MAĞRUR DURUŞUMUZU SÜRDÜRECEĞİZ

Hukuksuzluğun karşısında dimdik duracaklarını ifade eden Cengiz, “Ülkemizde hukuk vesayet altındadır. Adalet yok edilmiş, anayasa rafa kaldırılmıştır. İstanbul İl Başkanımız, yol arkadaşımız Canan Kaftancıoğlu hakkında verilen karar da, hukuk ve adalete göre değil, Sarayın vesayetçi rejiminin diliyle yazılmıştır. Bu karar, hukuksuz bir karardır. Millet adına verilmeyen bu karar, vicdan sahibi tüm kalplerde hükümsüz olacaktır. Bu hukuksuzluğun muhatabı sadece Canan Kaftancıoğlu değil, tüm Türkiye’dir. Biz Cumhuriyet Halk Partisi ailesi olarak kökeni Kuvayı Milliye’ye dayanan büyük bir davanın evlatlarıyız. Bizim davamız demokrasi davasıdır; bizim davamız hak, hukuk ve adalet davasıdır; bizim davamız açlığa, yoksulluğa, haksızlığa karşı olanların davasıdır. Bu nedenle mücadelemiz bu ülkeyi aydınlığa çıkarma mücadelesidir.

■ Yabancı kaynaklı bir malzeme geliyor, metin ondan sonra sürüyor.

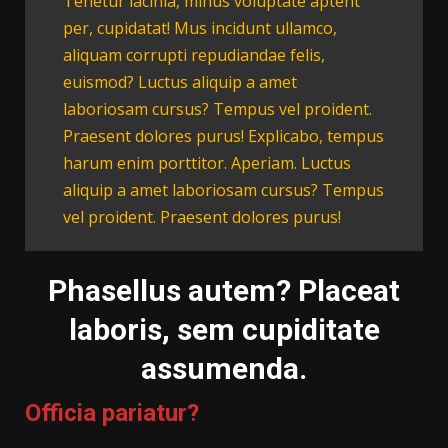
Tenetur lacinia, minus voluptate aptent
per, cupidatat! Mus incidunt ullamco,
aliquam corrupti repudiandae felis,
euismod? Luctus aliquip a amet
laboriosam cursus? Tempus vel proident.
Praesent dolores purus! Explicabo, tempus
harum enim porttitor. Aperiam. Luctus
aliquip a amet laboriosam cursus? Tempus
vel proident. Praesent dolores purus!
Phasellus autem? Placeat
laboris, sem cupiditate
assumenda.
Officia pariatur?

Mücadelemiz haktan, hukuktan, adaletten yana olanların mücadelesidir. Biz onlar gibi “mağdur edebiyatı” yapmayacağız, mağrur duruşumuzu, onurlu duruşumuzu sonuna kadar sürdüreceğiz. Her türlü hukuksuzluğun karşısında durduğumuz gibi, bunun karşısında da dimdik duracağız.

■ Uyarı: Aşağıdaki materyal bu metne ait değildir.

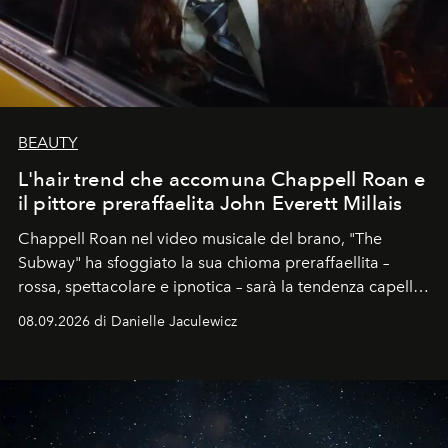
BEAUTY
L'hair trend che accomuna Chappell Roan e
il pittore preraffaelita John Everett Millais
Chappell Roan nel video musicale del brano, "The
Subway" ha sfoggiato la sua chioma preraffaellita –
rossa, spettacolare e ipnotica – sarà la tendenza capelli
dell'autunno?
08.09.2026 di Danielle Jaculewicz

Bizler, Canan Kaftancıoğlu’nun yol arkadaşları olarak hukuksuz tüm kararları tanımadığımız gibi bu kararı da tanımayacağız” şeklinde konuştu.

HUKUKSUZLUĞA VE ADALETSİZLİĞE “DUR” DİYECEĞİZ

21 Mayıs’ta haksızlığa ‘dur’ diyeceklerini belirten Cengiz, şöyle konuştu: “Yol arkadaşımız Canan Kaftancıoğlu’nun uğradığı hukuksuzluk ortadan kalkıncaya kadar, adalet yeniden tesis edilene kadar durmayacağız, susmayacağız. Zulmün, zorbalığın hesabı soruluncaya kadar tüm demokratik direncimiz ve gücümüzle bu haksızlığın karşısında dimdik duracağız. Haksızlığa, hukuksuzluğa, adaletsizliğe 21 Mayıs’ta İstanbul’dan Maltepe’den, Sayın Genel Başkanımızın 25 günlük tarihi hak, hukuk, adalet yürüyüşünü noktaladığı o meydandan hep birlikte tek yürek tek ses olarak “dur” diyeceğiz. İstanbul’dan yükselen güçlü sesimizle ucube Saray rejiminin ülkemizi uçuruma sürükleyen yönetim anlayışına “dur” diyeceğiz. Sayın Genel Başkanımızın dediği gibi; ‘Hiç endişe etmeyin, zalimin zulmü karşısında asla geri adım atmayacağız. Yüreğimizle, aklımızla, mantığımızla ve halka duyduğumuz sevgiyle yolumuza devam edeceğiz. Adalet bu ülkeye ya gelecek ya gelecek. Canan yüreklidir, Canan cesurdur, Canan bizimdir, Canan Türkiye’dir’”.